◆ WHAT IS BEING ASKED: In the data below, find the line containing "Сб, 8 серпня 2026, 16:20" and the line containing "tphone pieghevoli", then reproduce them and every line between, exactly. Omit pictures.
^^^^^^^^^^^^^^^^
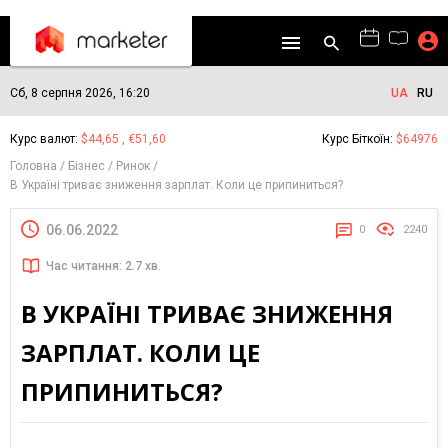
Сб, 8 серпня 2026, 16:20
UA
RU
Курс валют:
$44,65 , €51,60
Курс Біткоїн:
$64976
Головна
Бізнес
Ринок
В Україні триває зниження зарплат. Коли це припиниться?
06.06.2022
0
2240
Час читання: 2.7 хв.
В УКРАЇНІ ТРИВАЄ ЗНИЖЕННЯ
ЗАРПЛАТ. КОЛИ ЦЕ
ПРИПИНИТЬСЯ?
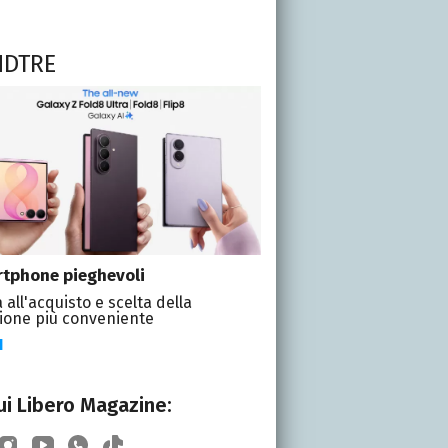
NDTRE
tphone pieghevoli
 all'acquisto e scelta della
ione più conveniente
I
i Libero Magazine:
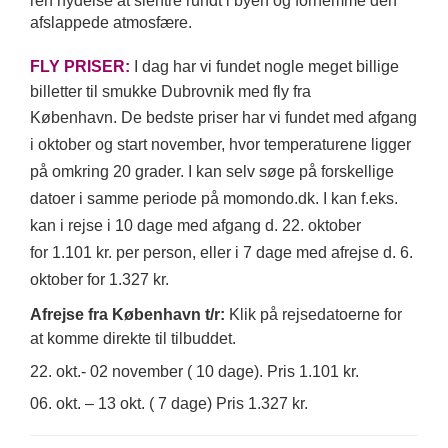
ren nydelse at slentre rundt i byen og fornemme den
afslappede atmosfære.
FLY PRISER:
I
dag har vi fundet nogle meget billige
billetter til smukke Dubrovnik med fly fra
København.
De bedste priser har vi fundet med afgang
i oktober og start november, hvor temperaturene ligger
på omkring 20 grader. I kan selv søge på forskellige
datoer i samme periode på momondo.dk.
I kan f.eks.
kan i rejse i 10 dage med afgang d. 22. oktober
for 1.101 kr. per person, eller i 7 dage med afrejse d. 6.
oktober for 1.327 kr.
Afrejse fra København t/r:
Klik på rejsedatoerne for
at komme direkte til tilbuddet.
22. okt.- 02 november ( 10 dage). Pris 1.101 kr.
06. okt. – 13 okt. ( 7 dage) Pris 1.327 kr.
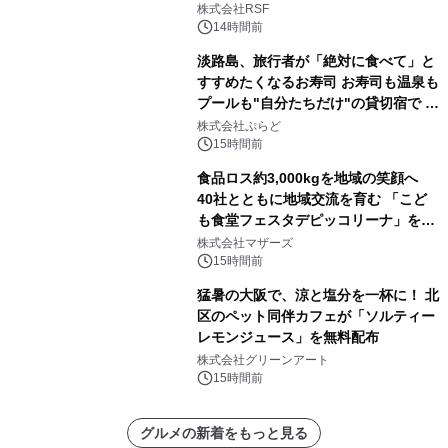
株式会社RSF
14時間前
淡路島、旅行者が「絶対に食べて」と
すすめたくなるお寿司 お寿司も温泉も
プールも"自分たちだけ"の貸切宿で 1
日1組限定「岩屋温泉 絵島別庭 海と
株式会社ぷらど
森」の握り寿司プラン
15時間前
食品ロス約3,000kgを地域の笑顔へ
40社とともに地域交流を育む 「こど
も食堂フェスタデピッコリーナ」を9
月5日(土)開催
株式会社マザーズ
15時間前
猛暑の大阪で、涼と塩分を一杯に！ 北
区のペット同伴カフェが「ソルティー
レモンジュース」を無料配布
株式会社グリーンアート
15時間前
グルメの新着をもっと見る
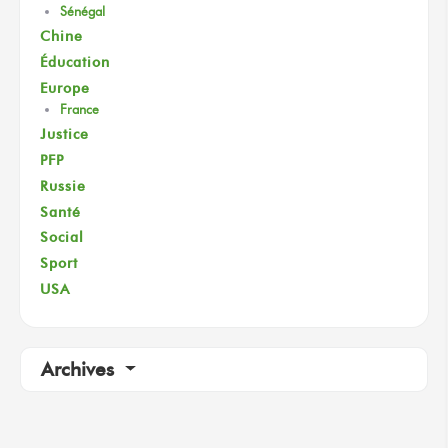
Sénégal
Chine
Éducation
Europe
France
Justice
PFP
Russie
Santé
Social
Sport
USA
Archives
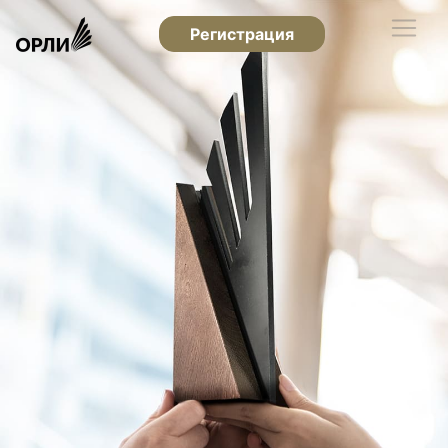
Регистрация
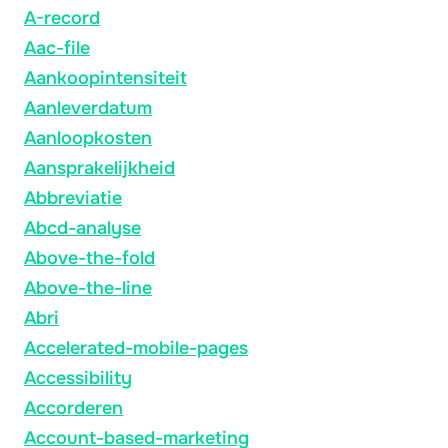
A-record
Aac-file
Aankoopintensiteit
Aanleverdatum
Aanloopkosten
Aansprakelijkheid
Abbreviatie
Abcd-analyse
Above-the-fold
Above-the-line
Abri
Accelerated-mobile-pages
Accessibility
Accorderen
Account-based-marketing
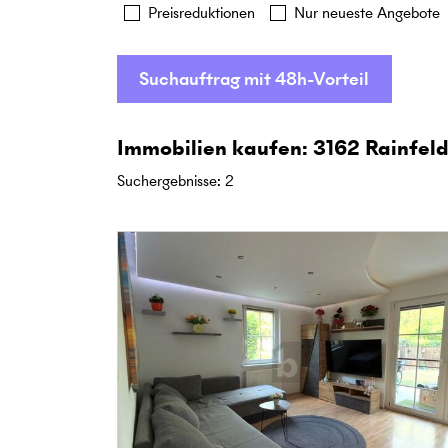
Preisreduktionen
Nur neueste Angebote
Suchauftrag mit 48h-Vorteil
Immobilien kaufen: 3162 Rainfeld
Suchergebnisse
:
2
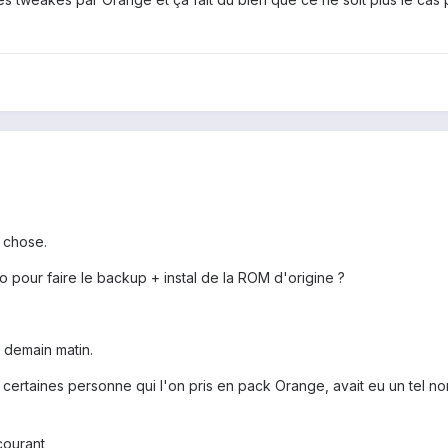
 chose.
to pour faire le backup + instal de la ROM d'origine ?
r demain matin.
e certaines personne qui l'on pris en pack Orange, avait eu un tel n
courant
^^^^^^^^^^^^^^^^
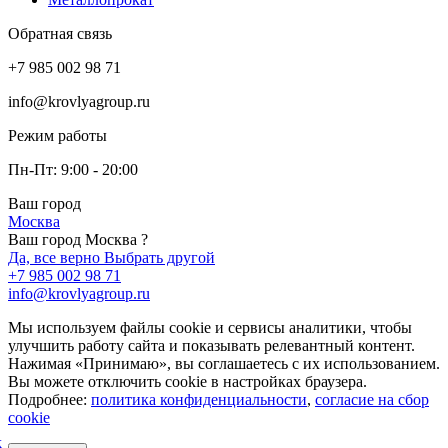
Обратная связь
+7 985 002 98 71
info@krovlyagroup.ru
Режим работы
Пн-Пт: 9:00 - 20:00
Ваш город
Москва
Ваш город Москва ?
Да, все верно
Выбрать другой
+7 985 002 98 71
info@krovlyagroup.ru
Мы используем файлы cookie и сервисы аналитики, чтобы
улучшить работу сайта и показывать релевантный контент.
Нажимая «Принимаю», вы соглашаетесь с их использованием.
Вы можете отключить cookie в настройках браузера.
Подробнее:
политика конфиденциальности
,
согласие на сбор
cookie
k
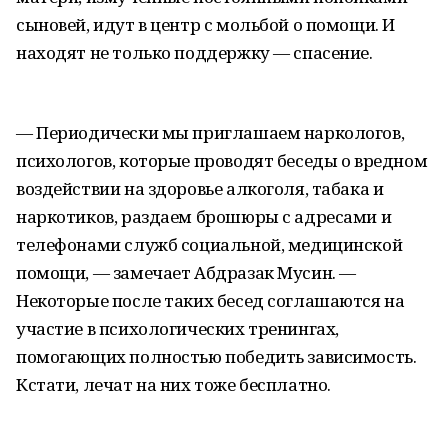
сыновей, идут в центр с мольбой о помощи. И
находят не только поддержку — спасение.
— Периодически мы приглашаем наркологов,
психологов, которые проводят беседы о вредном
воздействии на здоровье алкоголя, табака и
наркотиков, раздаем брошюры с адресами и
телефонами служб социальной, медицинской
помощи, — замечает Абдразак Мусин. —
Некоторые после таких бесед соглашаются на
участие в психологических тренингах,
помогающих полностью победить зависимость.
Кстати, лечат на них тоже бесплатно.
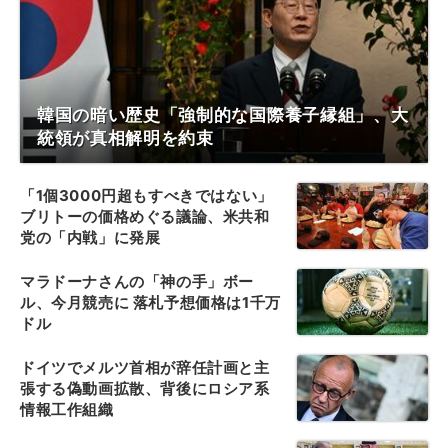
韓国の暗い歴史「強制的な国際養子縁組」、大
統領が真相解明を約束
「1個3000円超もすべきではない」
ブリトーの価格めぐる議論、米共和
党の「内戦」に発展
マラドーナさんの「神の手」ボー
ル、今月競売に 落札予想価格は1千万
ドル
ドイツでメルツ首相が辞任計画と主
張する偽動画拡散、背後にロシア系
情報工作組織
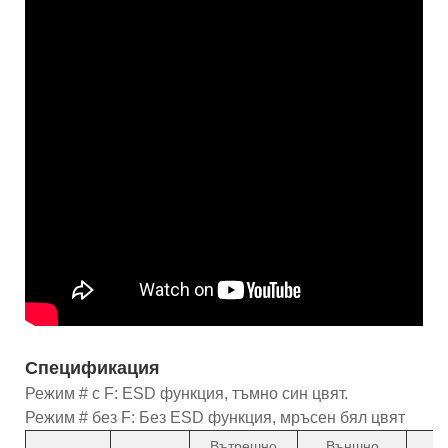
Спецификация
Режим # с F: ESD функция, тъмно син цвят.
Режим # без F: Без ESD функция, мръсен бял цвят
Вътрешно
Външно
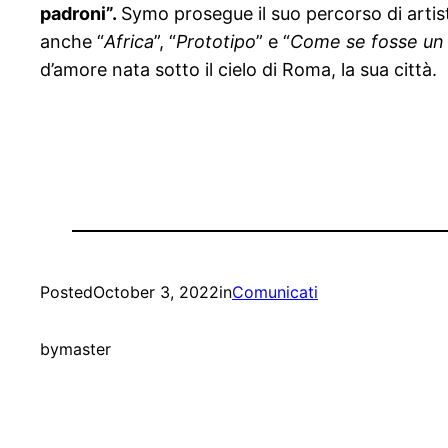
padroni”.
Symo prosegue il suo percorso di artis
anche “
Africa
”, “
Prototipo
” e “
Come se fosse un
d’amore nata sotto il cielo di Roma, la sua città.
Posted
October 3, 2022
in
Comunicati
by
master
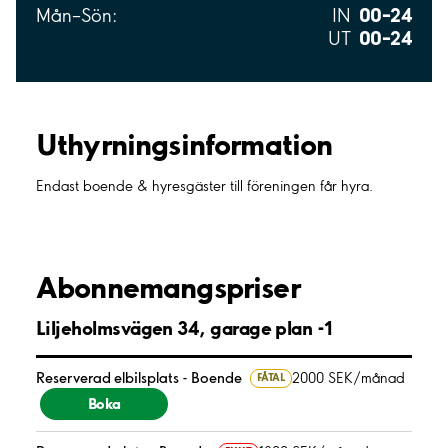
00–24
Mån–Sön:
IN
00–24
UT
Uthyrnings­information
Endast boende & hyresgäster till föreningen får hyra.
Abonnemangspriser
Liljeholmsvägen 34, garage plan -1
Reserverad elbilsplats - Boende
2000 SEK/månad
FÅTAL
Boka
^^^^^^^^^^^^^^^^
◆ REPLY:
Сб, 8 серпня 2026, 16:20
UA
RU
Курс валют:
$44,65 , €51,60
Курс Біткоїн:
$64976
Головна
Бізнес
Ринок
В Україні триває зниження зарплат. Коли це припиниться?
06.06.2022
0
2240
Час читання: 2.7 хв.
В УКРАЇНІ ТРИВАЄ ЗНИЖЕННЯ
ЗАРПЛАТ. КОЛИ ЦЕ
ПРИПИНИТЬСЯ?
NDTRE
tphone pieghevoli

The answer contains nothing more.